“puluis et umbra sumus” (somos pó e sombra – Horácio)
É que o FIM sempre nos assusta, no caso a morte é o último ato da vida e continua inescapável, que nem a Escatologia resolve ou dar paz aos que ainda estão em vida, pois a certeza da morte assusta e maltrata muito, senão a todos, a maioria se sente impotente e tomado pelo medo de morrer. Mas o que é o Fim? A finitude de cada um, ou de cada coisa? Por que esta ideia nos assombra desde os tempos mais remotos, em todo e qualquer época, povos, não importando o tempo ou lugar.
Estas reflexões volta e meia povoam os meus pensamentos, mesmo que procure me afastar delas, não tem como ignorar, passa longe e fingir que não exista. Neste sábado morreu José Wilker, grande ator, em primeiro lugar, além de muitas outras coisas que fez com muita competência, ao saber da notícia fiquei horas ali lendo ou ouvindo sobre ele. Os seus feitos eram louvados nos depoimentos dos amigos e colegas de trabalho, descontando os exageros normais, todos unânimes em reconhecer seu brilhantismo.
Aquela morte me deixou muito triste, pois além de gostar do trabalho de José Wilker, no começo dos anos de 1980 tive um professor de português que tinha sido colega de teatro de rua e militância política com Wilker nos anos de 1960 no Recife. Os dois eram muito jovens e participaram de muitos eventos históricos daquele momento especial, o governo popular de Miguel Arraes, as Ligas Camponesas, e as grandes figuras como Francisco Julião e Gregório Bezerra, então sabendo disto passei a admirá-lo mais ainda. Meu professor acabou trabalhando de novo com José Wilker na novela “Final Feliz” e nos contava de como ele não tinha mudado, mesmo já sendo artista de ponta na Rede Globo.

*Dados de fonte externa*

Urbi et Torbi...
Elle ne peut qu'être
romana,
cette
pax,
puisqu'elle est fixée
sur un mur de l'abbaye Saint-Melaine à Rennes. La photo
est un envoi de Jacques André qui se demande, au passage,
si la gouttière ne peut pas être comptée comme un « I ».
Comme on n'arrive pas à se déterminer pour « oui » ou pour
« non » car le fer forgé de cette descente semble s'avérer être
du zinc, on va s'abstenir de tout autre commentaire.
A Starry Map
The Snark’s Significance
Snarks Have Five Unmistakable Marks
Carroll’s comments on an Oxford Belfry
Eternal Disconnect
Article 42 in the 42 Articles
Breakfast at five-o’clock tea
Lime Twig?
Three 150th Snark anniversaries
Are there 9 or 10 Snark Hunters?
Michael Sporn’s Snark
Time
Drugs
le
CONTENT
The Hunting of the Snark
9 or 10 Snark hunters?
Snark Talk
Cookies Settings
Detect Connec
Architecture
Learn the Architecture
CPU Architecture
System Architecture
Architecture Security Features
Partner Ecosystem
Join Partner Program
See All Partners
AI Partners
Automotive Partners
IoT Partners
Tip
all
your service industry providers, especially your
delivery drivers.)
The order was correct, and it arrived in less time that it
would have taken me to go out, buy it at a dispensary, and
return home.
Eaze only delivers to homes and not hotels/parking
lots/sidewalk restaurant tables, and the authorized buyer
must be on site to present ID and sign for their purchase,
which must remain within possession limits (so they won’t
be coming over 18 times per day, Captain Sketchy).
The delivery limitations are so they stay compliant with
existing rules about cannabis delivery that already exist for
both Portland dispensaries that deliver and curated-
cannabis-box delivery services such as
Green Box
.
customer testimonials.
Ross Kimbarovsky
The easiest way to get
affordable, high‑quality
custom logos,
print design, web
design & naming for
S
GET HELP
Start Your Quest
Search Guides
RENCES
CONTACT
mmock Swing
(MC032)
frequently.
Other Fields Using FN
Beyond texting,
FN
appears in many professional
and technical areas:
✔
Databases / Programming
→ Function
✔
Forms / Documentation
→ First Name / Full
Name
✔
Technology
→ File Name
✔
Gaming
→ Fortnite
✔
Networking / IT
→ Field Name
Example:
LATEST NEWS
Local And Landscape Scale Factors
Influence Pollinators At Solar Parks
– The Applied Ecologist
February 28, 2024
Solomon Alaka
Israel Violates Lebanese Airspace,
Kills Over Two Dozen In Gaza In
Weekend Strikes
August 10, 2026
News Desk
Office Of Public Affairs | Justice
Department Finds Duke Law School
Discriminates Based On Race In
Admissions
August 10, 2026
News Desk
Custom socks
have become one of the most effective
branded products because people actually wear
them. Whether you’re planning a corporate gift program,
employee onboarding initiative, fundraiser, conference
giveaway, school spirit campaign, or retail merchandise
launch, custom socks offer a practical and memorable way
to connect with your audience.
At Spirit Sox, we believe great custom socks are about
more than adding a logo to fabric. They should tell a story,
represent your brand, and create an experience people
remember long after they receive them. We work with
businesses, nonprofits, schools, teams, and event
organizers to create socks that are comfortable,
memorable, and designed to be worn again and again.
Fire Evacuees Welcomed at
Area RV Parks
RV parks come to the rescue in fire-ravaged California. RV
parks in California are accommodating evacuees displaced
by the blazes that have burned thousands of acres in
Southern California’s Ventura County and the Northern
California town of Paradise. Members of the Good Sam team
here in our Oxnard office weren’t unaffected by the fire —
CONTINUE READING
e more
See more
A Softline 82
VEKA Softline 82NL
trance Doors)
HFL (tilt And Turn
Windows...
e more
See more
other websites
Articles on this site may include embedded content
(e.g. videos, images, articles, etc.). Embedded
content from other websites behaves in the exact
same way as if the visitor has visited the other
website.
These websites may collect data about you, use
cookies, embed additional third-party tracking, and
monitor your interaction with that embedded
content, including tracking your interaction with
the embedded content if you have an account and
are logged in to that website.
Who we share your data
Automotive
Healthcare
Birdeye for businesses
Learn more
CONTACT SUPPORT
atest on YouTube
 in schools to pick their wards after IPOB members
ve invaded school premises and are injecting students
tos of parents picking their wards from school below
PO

Mas o que me deixou mais pensativo foi saber, ontem, que Wilker teve seu corpo cremado, virara cinzas, do “pó viestes, ao pó voltarás”, a sentença bíblica que se cumpriu, ou seja, “Somos pó e sombra”. A ideia de finitude se consubstanciou no gesto final, a matéria vira sombra e ficamos apenas com as ideias do que foi sua existência. Parece muito pouco, para nossa existência, nossos desejos de eternidade, que só se cumpre, ou não, após morremos. Ou a lição de Alexandre Magno que pediu para ser enterrado com as mãos fora do caixão e seus tesouros do lado de fora, para nos avisar, que ficamos de mãos vazias depois de mortos, então não adianta acumular riquezas, principalmente as materiais, pois, para onde quer que formos, nada levaremos.
A poesia de Fernando Pessoa talvez nos ajude a entender a brevidade da vida:
“As rosas amo dos jardins de Adônis,
Essas volucres amo, Lídia, rosas,
Que em o dia em que nascem,
Em esse dia morrem.
A luz para elas é eterna, porque
Nascem nascido já o sol, e acabam
Antes que Apolo deixe
O seu curso visível.
Assim façamos nossa vida um dia,
Inscientes, Lídia, voluntariamente
Que há noite antes e após
O pouco que duramos”.
Por mais que tenha tratado a questão na morte, do fim, sempre parece a primeira vez.